Nothing but the lines from the one containing "5 Agustus 2026 20:22" through the one containing "ดำรง อธิบดีกรมส่งเสริมการเกษตร", both included, should be given again, each exactly as written below.

= Beginning of Section =

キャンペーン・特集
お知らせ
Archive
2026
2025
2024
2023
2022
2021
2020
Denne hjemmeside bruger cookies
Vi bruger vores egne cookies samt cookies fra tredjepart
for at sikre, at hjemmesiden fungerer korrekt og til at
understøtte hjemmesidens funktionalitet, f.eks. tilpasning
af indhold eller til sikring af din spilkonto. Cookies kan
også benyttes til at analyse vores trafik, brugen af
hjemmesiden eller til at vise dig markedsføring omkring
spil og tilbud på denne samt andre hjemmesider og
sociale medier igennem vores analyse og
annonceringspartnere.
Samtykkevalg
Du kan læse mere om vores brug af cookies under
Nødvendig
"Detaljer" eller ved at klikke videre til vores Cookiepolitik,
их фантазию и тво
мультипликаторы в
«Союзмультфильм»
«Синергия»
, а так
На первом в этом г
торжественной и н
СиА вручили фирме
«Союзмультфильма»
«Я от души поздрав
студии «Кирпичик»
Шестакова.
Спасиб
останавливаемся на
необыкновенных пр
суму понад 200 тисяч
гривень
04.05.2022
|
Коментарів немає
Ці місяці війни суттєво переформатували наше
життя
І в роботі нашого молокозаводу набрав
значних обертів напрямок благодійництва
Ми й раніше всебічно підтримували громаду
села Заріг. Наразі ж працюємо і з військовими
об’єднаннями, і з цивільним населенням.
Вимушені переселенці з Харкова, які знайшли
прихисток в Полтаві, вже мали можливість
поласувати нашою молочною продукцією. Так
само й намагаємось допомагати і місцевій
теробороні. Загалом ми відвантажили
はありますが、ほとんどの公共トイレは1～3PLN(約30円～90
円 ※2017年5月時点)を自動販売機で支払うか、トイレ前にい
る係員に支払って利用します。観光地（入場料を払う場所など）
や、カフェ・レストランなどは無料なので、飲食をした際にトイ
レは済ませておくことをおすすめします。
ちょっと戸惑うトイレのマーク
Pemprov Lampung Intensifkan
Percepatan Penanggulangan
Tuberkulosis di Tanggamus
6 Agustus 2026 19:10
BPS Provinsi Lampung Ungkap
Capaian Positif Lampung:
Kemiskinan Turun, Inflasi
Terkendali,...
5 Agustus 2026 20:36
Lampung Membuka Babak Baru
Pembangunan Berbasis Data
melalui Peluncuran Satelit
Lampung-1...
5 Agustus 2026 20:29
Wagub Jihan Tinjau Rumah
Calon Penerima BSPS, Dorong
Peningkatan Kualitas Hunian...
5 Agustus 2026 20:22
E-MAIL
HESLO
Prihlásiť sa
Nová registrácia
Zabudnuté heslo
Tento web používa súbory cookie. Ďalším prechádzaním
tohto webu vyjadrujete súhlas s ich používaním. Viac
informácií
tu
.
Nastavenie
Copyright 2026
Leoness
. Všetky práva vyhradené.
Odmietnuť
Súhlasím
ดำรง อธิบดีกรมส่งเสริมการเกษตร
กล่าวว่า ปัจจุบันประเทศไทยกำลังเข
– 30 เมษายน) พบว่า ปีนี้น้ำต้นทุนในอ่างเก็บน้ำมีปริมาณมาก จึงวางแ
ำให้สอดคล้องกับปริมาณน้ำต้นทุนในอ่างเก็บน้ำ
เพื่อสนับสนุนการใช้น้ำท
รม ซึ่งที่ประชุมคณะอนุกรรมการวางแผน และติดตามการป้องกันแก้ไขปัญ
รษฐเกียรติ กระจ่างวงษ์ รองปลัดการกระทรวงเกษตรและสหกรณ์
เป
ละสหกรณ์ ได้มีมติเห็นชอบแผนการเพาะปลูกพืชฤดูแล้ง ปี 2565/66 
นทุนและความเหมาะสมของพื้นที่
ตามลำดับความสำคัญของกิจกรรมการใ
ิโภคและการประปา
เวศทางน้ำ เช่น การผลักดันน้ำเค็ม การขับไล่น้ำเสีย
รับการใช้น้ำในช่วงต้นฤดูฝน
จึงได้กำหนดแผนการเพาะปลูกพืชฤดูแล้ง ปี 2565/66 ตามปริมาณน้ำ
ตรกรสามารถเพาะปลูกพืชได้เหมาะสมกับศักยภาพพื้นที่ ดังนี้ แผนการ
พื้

= End of Section =
= Beginning of Section =

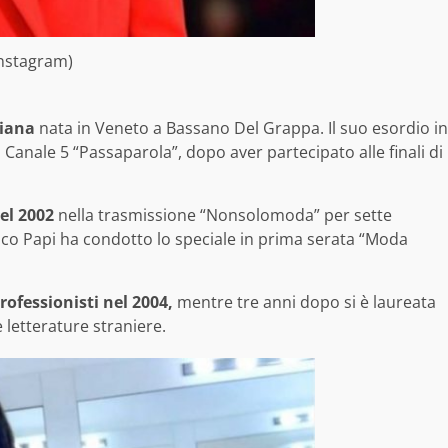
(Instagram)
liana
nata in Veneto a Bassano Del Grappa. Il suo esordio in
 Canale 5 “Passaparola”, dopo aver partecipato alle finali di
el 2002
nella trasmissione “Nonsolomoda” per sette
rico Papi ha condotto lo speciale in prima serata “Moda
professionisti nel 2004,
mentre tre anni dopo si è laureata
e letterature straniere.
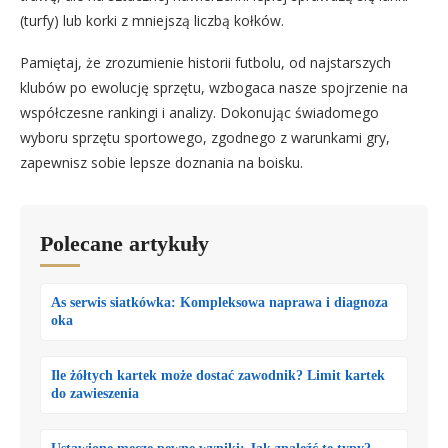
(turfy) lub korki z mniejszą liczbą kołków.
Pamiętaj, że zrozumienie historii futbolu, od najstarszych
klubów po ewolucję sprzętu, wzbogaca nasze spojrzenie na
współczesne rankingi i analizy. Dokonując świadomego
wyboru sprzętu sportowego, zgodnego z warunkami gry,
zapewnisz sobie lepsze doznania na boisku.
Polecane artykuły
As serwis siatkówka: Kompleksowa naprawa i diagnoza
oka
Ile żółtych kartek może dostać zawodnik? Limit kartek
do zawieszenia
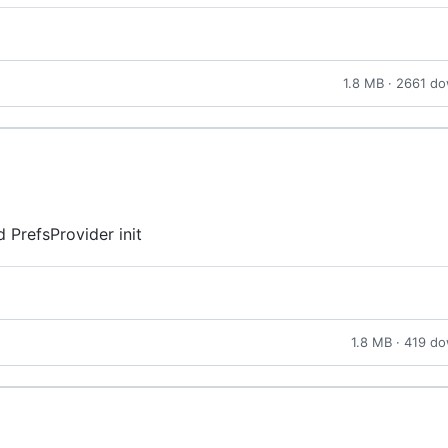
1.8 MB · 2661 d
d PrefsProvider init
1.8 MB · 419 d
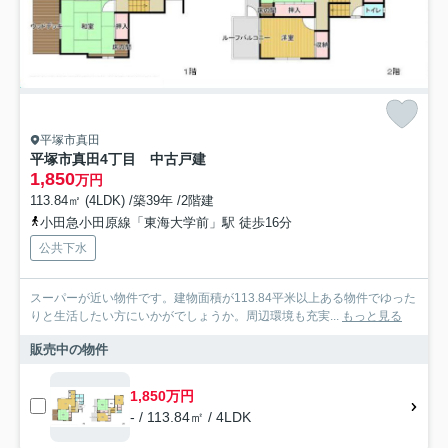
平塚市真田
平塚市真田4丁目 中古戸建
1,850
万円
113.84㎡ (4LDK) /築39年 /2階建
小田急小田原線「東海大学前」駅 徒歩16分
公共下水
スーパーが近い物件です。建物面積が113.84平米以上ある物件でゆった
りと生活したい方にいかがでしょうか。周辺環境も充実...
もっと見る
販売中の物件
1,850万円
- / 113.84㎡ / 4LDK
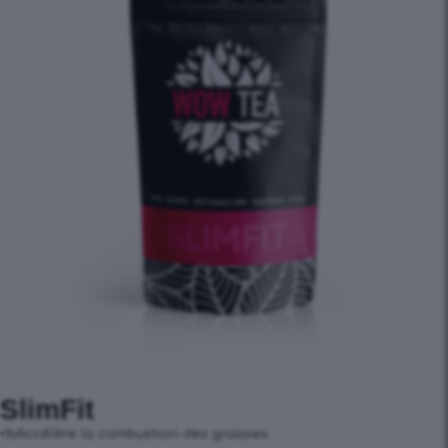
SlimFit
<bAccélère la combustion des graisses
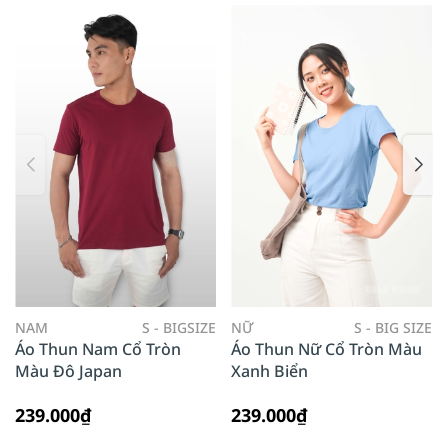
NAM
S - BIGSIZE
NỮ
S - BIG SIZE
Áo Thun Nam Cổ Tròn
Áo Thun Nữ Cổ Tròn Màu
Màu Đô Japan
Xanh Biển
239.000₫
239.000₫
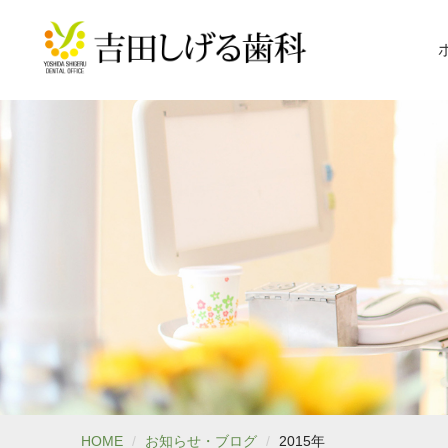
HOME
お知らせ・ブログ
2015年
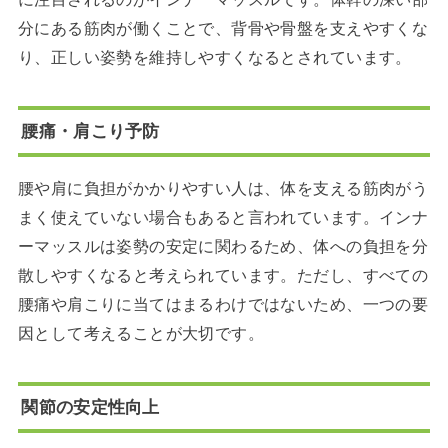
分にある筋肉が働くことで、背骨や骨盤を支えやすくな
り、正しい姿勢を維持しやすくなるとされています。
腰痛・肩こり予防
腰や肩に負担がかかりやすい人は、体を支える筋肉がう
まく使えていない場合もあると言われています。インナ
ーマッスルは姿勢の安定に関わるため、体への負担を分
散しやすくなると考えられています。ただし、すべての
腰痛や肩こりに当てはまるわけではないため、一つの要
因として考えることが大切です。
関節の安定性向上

= End of Section =

#### Result
5 Agustus 2026 20:22
E-MAIL
HESLO
Prihlásiť sa
Nová registrácia
Zabudnuté heslo
Tento web používa súbory cookie. Ďalším prechádzaním
tohto webu vyjadrujete súhlas s ich používaním. Viac
informácií
tu
.
Nastavenie
Copyright 2026
Leoness
. Všetky práva vyhradené.
Odmietnuť
Súhlasím
ดำรง อธิบดีกรมส่งเสริมการเกษตร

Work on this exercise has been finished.